In this attack path, NodeZero leveraged 4 weaknesses, one being the recent Veeam CVE to become domain admin. The attack path involved 2 compromised credentials and spanned 4 hosts.

NodeZero started off as an unauthenticated member of the internal network. Then:

  1. NodeZero was launched from host x.x.x.x on ~Jun 19
  2. NodeZero discovered the Veeam Backup and Replication service running in the environment on port 9401.
  3. NodeZero identified that the Veeam service is vulnerable to CVE-2023-27532 (Veeam Backup and Replication Credential Disclosure Vulnerability). NodeZero exploited the vulnerability to dump cleartext credentials from Veeam.
  4. One of the credentials NodeZero acquired from Veeam is for a domain user, service1. NodeZero verified service1’s credential by logging into the domain domain1 as that user over SMB.
  5. NodeZero discovered that service1 has local Administrator privileges on a Windows machine, machine1. NodeZero raised a new weakness, H3-2022-0086: Domain User with Local Administrator Privileges.
  6. Logged in as service1 on machine1, NodeZero dumped credentials (NTLM hashes) for all local users from the Security Account Manager (SAM) database. NodeZero raised a weakness H3-2021-0042: Credential Dumping – Security Account Manager (SAM) Database
  7. One of the NTLM hashes NodeZero acquired from the SAM dump on machine1 is for a local user admin1. Using a Pass-the-Hash attack, NodeZero discovered that the credential for admin1 also happens to be a domain user on domain1. NodeZero raised a weakness H3-2022-0085: Credential Reuse – Shared Windows Local User and Domain User Accounts
  8. NodeZero further identified that domain user admin1 is a domain admin.

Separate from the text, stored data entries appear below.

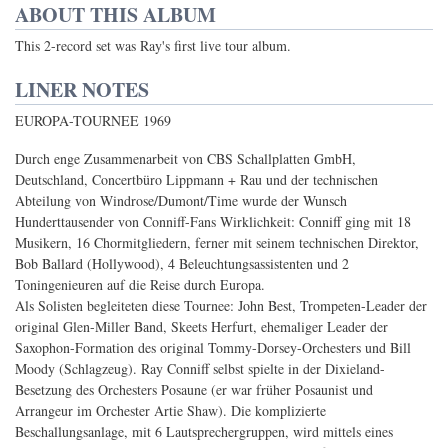
ABOUT THIS ALBUM
This 2-record set was Ray's first live tour album.
LINER NOTES
EUROPA-TOURNEE 1969
Durch enge Zusammenarbeit von CBS Schallplatten GmbH,
Deutschland, Concertbüro Lippmann + Rau und der technischen
Abteilung von Windrose/Dumont/Time wurde der Wunsch
Hunderttausender von Conniff-Fans Wirklichkeit: Conniff ging mit 18
Musikern, 16 Chormitgliedern, ferner mit seinem technischen Direktor,
Bob Ballard (Hollywood), 4 Beleuchtungsassistenten und 2
Toningenieuren auf die Reise durch Europa.
Als Solisten begleiteten diese Tournee: John Best, Trompeten-Leader der
original Glen-Miller Band, Skeets Herfurt, ehemaliger Leader der
Saxophon-Formation des original Tommy-Dorsey-Orchesters und Bill
Moody (Schlagzeug). Ray Conniff selbst spielte in der Dixieland-
Besetzung des Orchesters Posaune (er war früher Posaunist und
Arrangeur im Orchester Artie Shaw). Die komplizierte
Beschallungsanlage, mit 6 Lautsprechergruppen, wird mittels eines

In other words, NodeZero proved it could become a domain admin and takeover all machines connected to the domain in approximately 2.5 hours. Figure 1 highlights this attack path.


Figure 1

Attack Path #2: The Path to AWS Compromise

Now let’s look at another attack path in the same environment that led to full AWS account compromise via the same Veeam CVE.

  1. NodeZero was launched from host x.x.x.x on ~Jun 19
  2. NodeZero discovered CVE-2023-27532: Veeam Backup and Replication Credential Disclosure Vulnerability affecting the MC-NMF service on Veeam1 port 9401
  3. NodeZero discovered an AWS Access Key XXXXXXXXXXXXXXXXXXXX on the MC-NMF service on Veeam1 port 9401 by exploiting CVE-2023-27532: Veeam Backup and Replication Credential Disclosure Vulnerability
  4. NodeZero verified the credential for AWS admin user aws1 in AWS account xxxxxxxxxxxx on AWS STS (Security Token Service)

NodeZero executed the attack path in Figure 2 in about 1 hour and 20 minutes. NodeZero would go on to compromise other AWS accounts this organization used with the same credential.


Figure 2

Key Takeaways

The attack path examples above highlights the value of autonomous pentesting.

One of the interesting aspects of the Veeam CVE is that it is rated as a 7.5 (High) by the National Vulnerability Database (NVD). In many organizations, this vulnerability would not be prioritized for patching relative to other Critical level vulnerabilities. The reality, as proven here by NodeZero, is that exploiting this vulnerability can lead to full compromise. NodeZero can be used to assess the true impact of a vulnerability in any environment

In addition to the Veeam CVE, NodeZero also identified and exploited other important weaknesses common in many environments: over-privileged domain users, insufficient EDR controls to prevent credential dumping, and credential reuse. In the attack path to domain compromise, the Veeam CVE provided NodeZero initial access, and the subsequent weaknesses enabled NodeZero to take over the domain. NodeZero performed the same actions a human pentester would by chaining multiple weaknesses together to arrive at the greatest impact possible.